Under this line are the records; repeat exactly the lines starting at the one containing "February 21, 2018" and ending at the one containing "щает Zakon.kz.", omitting pictures.
====================
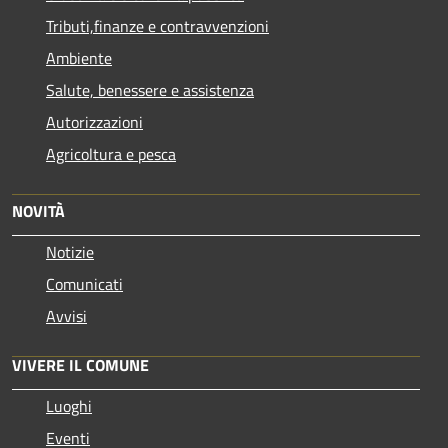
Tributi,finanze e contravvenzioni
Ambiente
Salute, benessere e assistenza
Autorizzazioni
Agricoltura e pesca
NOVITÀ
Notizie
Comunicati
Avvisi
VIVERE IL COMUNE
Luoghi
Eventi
====================
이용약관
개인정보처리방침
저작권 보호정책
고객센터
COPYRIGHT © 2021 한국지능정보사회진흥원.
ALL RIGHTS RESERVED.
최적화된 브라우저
====================
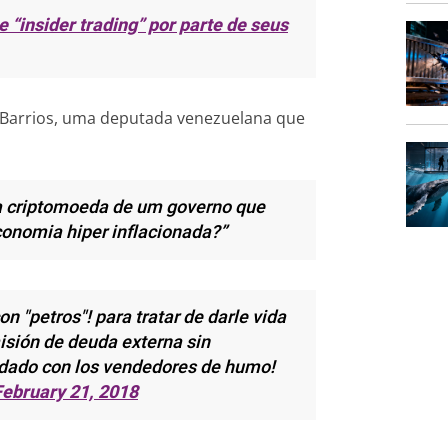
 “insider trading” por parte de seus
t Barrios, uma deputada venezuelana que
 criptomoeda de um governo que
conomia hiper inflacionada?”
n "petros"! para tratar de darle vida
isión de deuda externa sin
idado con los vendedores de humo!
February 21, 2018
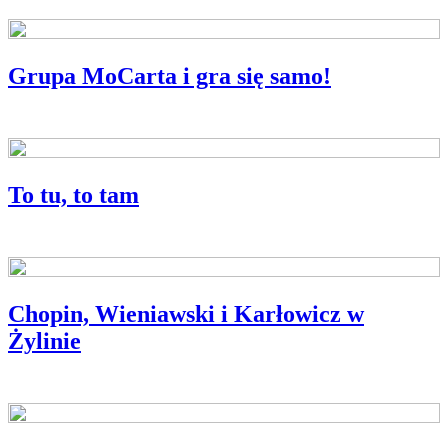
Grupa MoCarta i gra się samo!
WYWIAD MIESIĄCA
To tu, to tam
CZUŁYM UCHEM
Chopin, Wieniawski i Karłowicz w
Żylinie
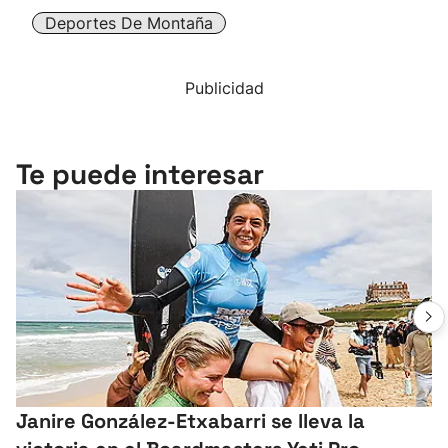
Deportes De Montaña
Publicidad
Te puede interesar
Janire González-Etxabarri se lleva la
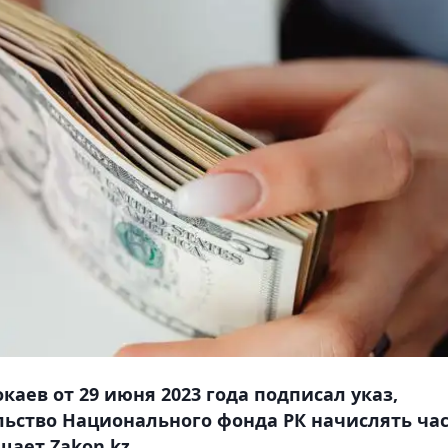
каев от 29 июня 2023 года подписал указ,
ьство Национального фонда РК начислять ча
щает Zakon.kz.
====================
> [PROBLEM SOLUTION]
February 21, 2018
Grupa MoCarta i gra się samo!
WYWIAD MIESIĄCA
To tu, to tam
CZUŁYM UCHEM
Chopin, Wieniawski i Karłowicz w
Żylinie
Deportes De Montaña
Publicidad
Te puede interesar
Janire González-Etxabarri se lleva la
каев от 29 июня 2023 года подписал указ,
ьство Национального фонда РК начислять ча
щает Zakon.kz.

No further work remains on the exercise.